2. Quelqu'un pèche dans le coeur de deux manières : par mépris du bien, et par zèle pour le mal. Il arrive que l'un pèche par faiblesse, l'autre par ignorance. Mais lorsqu'il s'agit d'une ignorance simulée, alors le péché est grave : « Ils ont dit à Dieu : Retire-toi de nous ; nous ne voulons pas connaître tes voies. » Et c'est pourquoi il dit : il n'a pas voulu [acquérir] l'intelligence pour qu'il fit bien ; aussi a-t-il voulu comprendre avec curiosité, et non dans le but de bien agir : « Ils sont intelligents pour faire le mal, mais faire le bien, ils ne le savent pas. » Semblablement l'homme pèche parfois par zèle pour la malice ; aussi dit-il : Il a médité l'iniquité sur son lit, c'est-à-dire dans son coeur : « La pensée de l'insensé est péché ; et c'est l'abomination des hommes que le médisant. »
il s'est arrêté. Ici il expose ce qui est commis en acte.
a) Et il commence par exposer la collaboration de l'homme injuste avec le mal.
b) Puis le fait qu'il ne s'oppose pas au mal.
a. En parlant de sa collaboration avec le mal il dit : il s'est arrêté dans toute voie qui n'était pas bonne, c'est-à-dire a vécu et a donné sa faveur à toute voie mauvaise, ou bien à tout acte mauvais : « Les rois de la terre se sont levés. »
b.
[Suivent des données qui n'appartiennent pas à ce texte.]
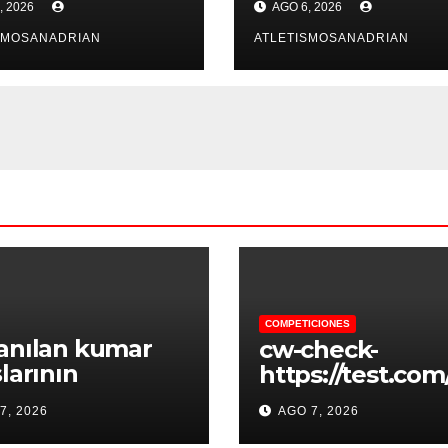
, 2026
AGO 6, 2026
Περισσότερες
Εκπλήξεις από τη
SMOSANADRIAN
ATLETISMOSANADRIAN
Spinstar.Bet:
Μοναδικές
Προσφορές και
Παιχνίδια!
COMPETICIONES
anılan kumar
cw-check-
şlarının
https://test.com
canını yaşayın
7, 2026
AGO 7, 2026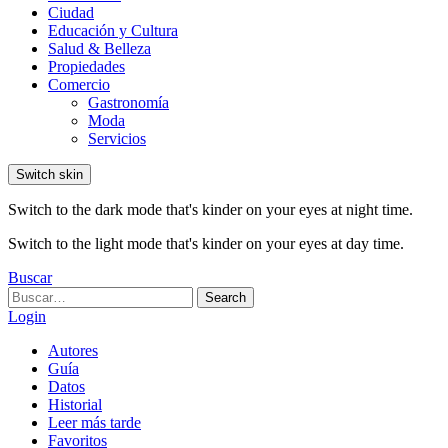
Ciudad
Educación y Cultura
Salud & Belleza
Propiedades
Comercio
Gastronomía
Moda
Servicios
Switch skin
Switch to the dark mode that's kinder on your eyes at night time.
Switch to the light mode that's kinder on your eyes at day time.
Buscar
Search
Search
for:
Login
Autores
Guía
Datos
Historial
Leer más tarde
Favoritos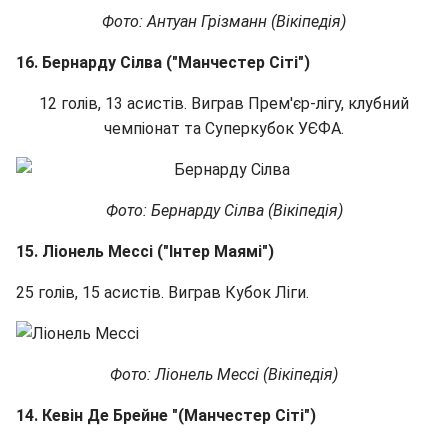
Фото: Антуан Грізманн (Вікіпедія)
16. Бернарду Сілва ("Манчестер Сіті")
12 голів, 13 асистів. Виграв Прем'єр-лігу, клубний
чемпіонат та Суперкубок УЄФА.
Фото: Бернарду Сілва (Вікіпедія)
15. Ліонель Мессі ("Інтер Маямі")
25 голів, 15 асистів. Виграв Кубок Ліги.
Фото: Ліонель Мессі (Вікіпедія)
14. Кевін Де Брейне "(Манчестер Сіті")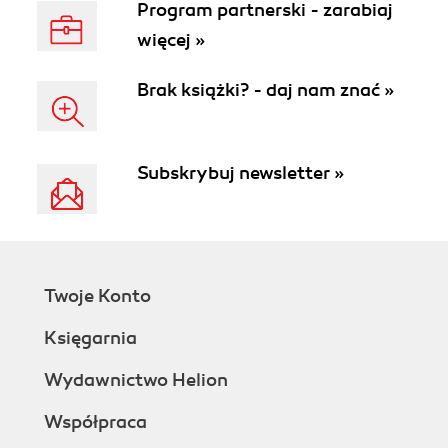
Program partnerski - zarabiaj
więcej »
Brak książki? - daj nam znać »
Subskrybuj newsletter »
Twoje Konto
Księgarnia
Wydawnictwo Helion
Współpraca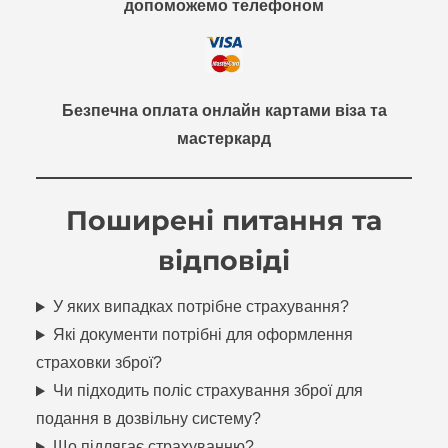
допоможемо телефоном
Безпечна оплата онлайн картами віза та
мастеркард
Поширені питання та
відповіді
У яких випадках потрібне страхування?
Які документи потрібні для оформлення
страховки зброї?
Чи підходить поліс страхування зброї для
подання в дозвільну систему?
Що підлягає страхуванню?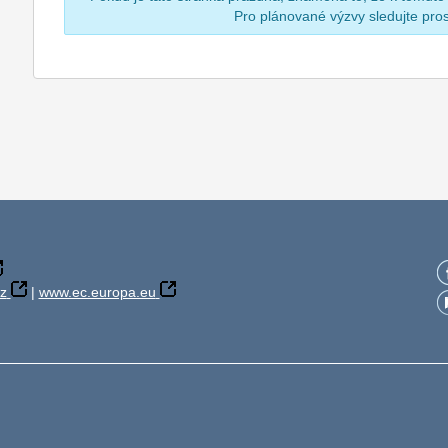
Pro plánované výzvy sledujte pr
z
|
www.ec.europa.eu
En parlant de son opposition au mal il dit : la malice, il ne l'a point haïe. - « Tu as aimé la malice plus que la bénignité ; et un langage d'iniquité plutôt que d'équité. » - « Comme le mal est doux à sa bouche, il le cachera sous sa langue. »
6 Seigneur, dans le ciel est ta miséricorde ; et ta vérité [s'élève] jusqu'aux nues. 7a Ta justice est comme les montagnes de Dieu, tes jugements sont un abîme profond.
II. Ici le psalmiste montre ce qu'il a reçu de Dieu.
A) Et il énumère d'abord les biens eux-mêmes.
B) Puis il demande que ces biens lui soient donnés : 11 Étends ta miséricorde, etc.
A. En énumérant ces biens il fait deux choses.
1) Il commence par faire connaître la cause des biens qu'il a reçus de Dieu.
2) Puis il énumère les biens eux-mêmes : les hommes et les animaux.
1. Et il commence :
a) Par faire valoir la cause.
b) Puis il fait connaître la profondeur des effets : tes jugements sont un abîme profond.
a. Tout ce que Dieu fait en nous est dû ou bien à sa justice, ou bien à sa miséricorde, ou bien à sa vérité.
À sa justice, lorsqu'il récompense en vertu des mérites.
À sa vérité, lorsqu'il récompense ce qu'il promet.
À sa miséricorde, lorsqu'elle dépasse les mérites et les promesses.
Donnons une preuve de ces trois choses.
La justice de Dieu est élevée, car nul ne mérite au point que Dieu rende davantage. La vérité est plus élevée, car Dieu promet et s'acquitte d'une dette que nous n'avons jamais méritée, comme l'Incarnation, et d'autres choses qui sont relatives au mystère de la Rédemption. Mais la miséricorde est la plus élevée, parce qu'il accorde ce que nous ne pouvons pas imaginer : « Ce que l'oeil n'a point vu, ce que l'oreille n'a point entendu, ce qui n'est point monté dans le coeur de l'homme, ce que Dieu a préparé à ceux qui l'aiment. » Et c'est pourquoi il compare la justice aux montagnes, la vérité aux nues, lesquelles sont plus élevées, la miséricorde aux cieux, lesquels surpassent toutes choses.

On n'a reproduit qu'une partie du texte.